Resesyon beklentilerinin büyük ölçüde fiyatlandığını düşünerek ileriye dönük projeksiyonlarını şirketlerin göz önüne aldığımızda EREGL ve KRDMD’deki AL tavsiyemizi koruyoruz. Rusya-Ukrayna krizinin güç meblağları üstündeki tesiri devam ediyor. Kur tarafı da üst taraflı seyir sürerken doğal gaz çevrim santralleri piyasa takas fiyatlarını da yükseltmeye devam etti. Birinci çeyreğe bakılırsa %36 artan PTF fiyatları daha sonrası 2022 kömür maliyetlerini hedge eden avantajlı pozisyona geldi. Bu bilanço devrine PTF fiyatlarının yükselmesinin yansımasını bekliyoruz. Özbekistan’daki 740 MW’lık yatırımını etkin hale getiren AKSEN’in Kazakistan’da 240 MW’lık ihaleyi almasının akabinde yurtharicindeki yüksek FAVÖK marjlı yatırımları devam ediyor. Yurt haricinden kur garanti getirili güç santralleri katkısı ile AKSEN’den kuvvetli finansal bekliyoruz. PTF fiyat artışından GWIND’in de yüksek FAVÖK marjı ve güzelleşen operasyonel karlılığının tesiriyle net karını destekleyici finansal açıklamasını bekliyoruz.

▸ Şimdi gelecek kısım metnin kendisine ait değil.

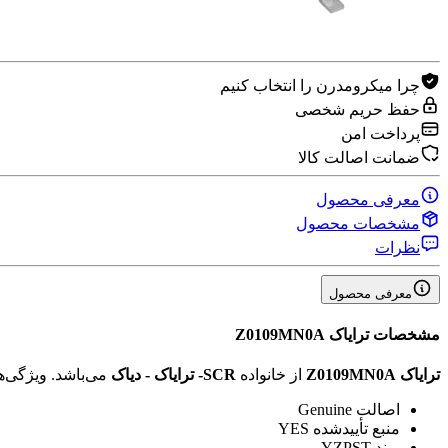
چرا میکرومدرن را انتخاب کنیم
حفظ حریم شخصی
پرداخت امن
ضمانت اصالت کالا
معرفی محصول
مشخصات محصول
نظرات
معرفی محصول
مشخصات
ترایاک Z0109MN0A
ترایاک Z0109MN0A
از خانواده
SCR- ترایاک‌ - دیاک‌
می‌باشد. ویژگی‌
اصالت
Genuine
منبع تأیید‌شده
YES
برند
YZPST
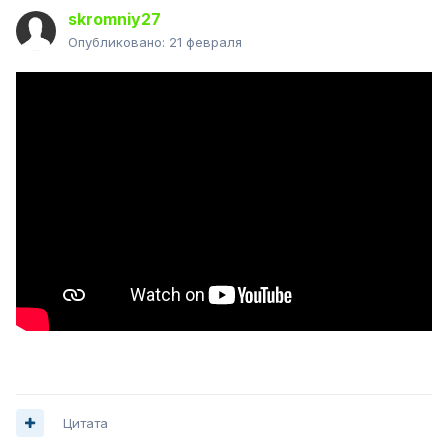
skromniy27
Опубликовано:
21 февраля
Цитата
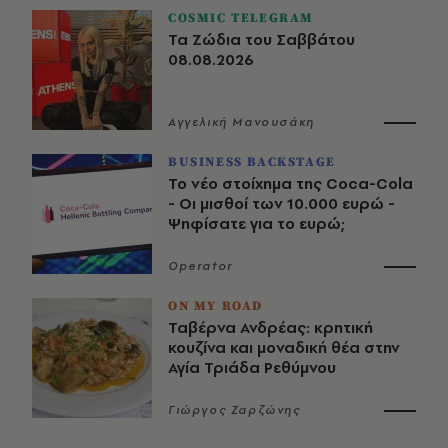
COSMIC TELEGRAM
Τα Ζώδια του Σαββάτου
08.08.2026
Αγγελική Μανουσάκη
BUSINESS BACKSTAGE
Το νέο στοίχημα της Coca-Cola
- Οι μισθοί των 10.000 ευρώ -
Ψηφίσατε για το ευρώ;
Operator
ON MY ROAD
Ταβέρνα Ανδρέας: κρητική
κουζίνα και μοναδική θέα στην
Αγία Τριάδα Ρεθύμνου
Γιώργος Ζαρζώνης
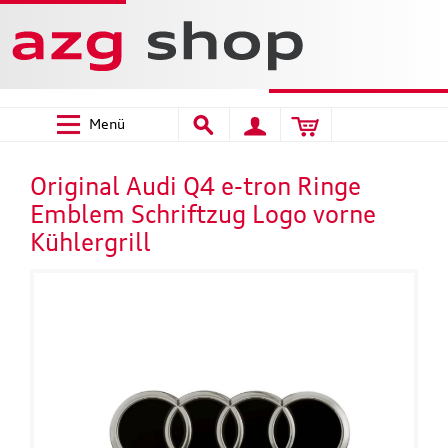
Menü
Original Audi Q4 e-tron Ringe
Emblem Schriftzug Logo vorne
Kühlergrill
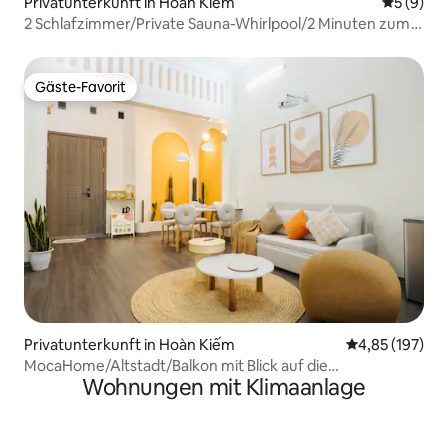
Privatunterkunft in Hoan Kiem
Durchschn
5 (9)
2 Schlafzimmer/Private Sauna-Whirlpool/2 Minuten zum
See
Gäste-Favorit
Gäste-Favorit
Privatunterkunft in Hoàn Kiếm
Durchschnittl
4,85 (197)
MocaHome/Altstadt/Balkon mit Blick auf die
Wohnungen mit Klimaanlage
Fußgängerzone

Artan maliyetlere karşılık eser fiyatlarındaki artış, TL’nin kıymet kaybının olumlu katkısı ve ABD’deki faaliyetlerin tesiri SISE’de kuvvetli finansal beklentimizin değerli sebepleri. Rusya-Ukrayna gerginliğine bağlı olarak artan petrol fiyatlamaları, eser marjlarında yüksek karlılığa niçiniyet verecektir. Orta distilat talebinin öncülüğünde TUPRS’tan kuvvetli faaliyet karlılığı ve son yılların öne çıkan finansallarını açıklamasını bekliyoruz.

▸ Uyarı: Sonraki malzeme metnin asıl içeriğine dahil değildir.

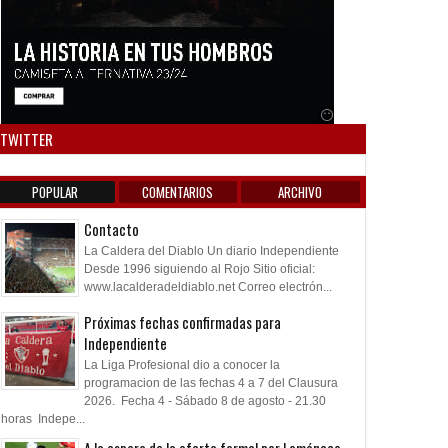
Anuncio SOICOS
TWITTER
POPULAR
COMENTARIOS
ARCHIVO
Contacto
La Caldera del Diablo Un diario Independiente
Desde 1996 siguiendo al Rojo Sitio oficial:
www.lacalderadeldiablo.net Correo electrón...
Próximas fechas confirmadas para
Independiente
La Liga Profesional dio a conocer la
programacion de las fechas 4 a 7 del Clausura
2026. Fecha 4 - Sábado 8 de agosto - 21.30
horas Indepe...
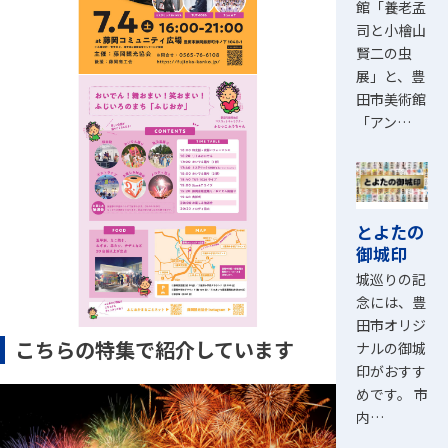
館「養老孟
司と小檜山
賢二の虫
展」と、豊
田市美術館
「アン…
とよたの
御城印
城巡りの記
念には、豊
田市オリジ
こちらの特集で紹介しています
ナルの御城
印がおすす
めです。 市
内…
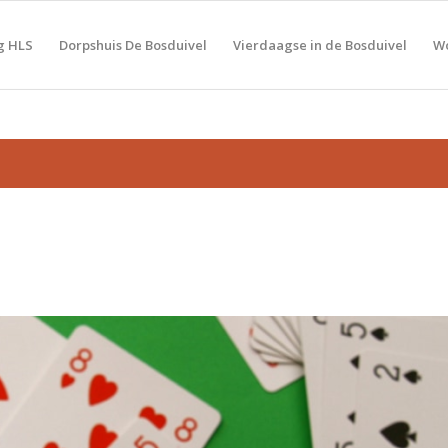
g HLS
Dorpshuis De Bosduivel
Vierdaagse in de Bosduivel
Wo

Bu bilanço devrinde zayıf gelmesini beklediğimiz kesimler telekomünikasyon ve sigortacılık olacak. Tarife düzeltmeleri enflasyon gerisinde kalırken, işçi sarfiyatları, yatırım harcamaları ve yüksek borçluluğa bağlı kur farkı sarfiyatı üzere faktörler sebebiyle TCELL ve TTKOM’un karlılığının geçen yıla nazaran baskı altında kalmasını bekliyoruz. Sigortacılıkta ise prim üretiminde kuvvetli seyir korunabilecek bulunmasına karşın, enflasyon artışı sebebiyle hasar masraflarında daha yüksek bir artış faaliyet karlılığını baskılıyor. Öteki taraftan taban fiyata gelen orta artırımla bir arada bilançoda ayrılan karşılık ötürüsıyla da AKGRT’den zayıf finansallar beklemekteyiz. Hammadde fiyatlarındaki artışların etkisinin ARCLK’in karlılığına baskı yapmasını bekliyoruz. Fakat FAVÖK ve net kar marjı daralmalarına karşılık satışlardaki büyümenin beklenenden yüksek oranlarda açıklanmasının akabinde ARCLK yıllık ciro ve FAVÖK sayıları ile ilgili bütçe paylaşımlarında nominal olarak üst istikametli revizyona gidebilir. Pay geri alım planının devreye girmesi ile birlikte bu üst taraflı revizyon payda olumlu görüşümüz devam ediyor.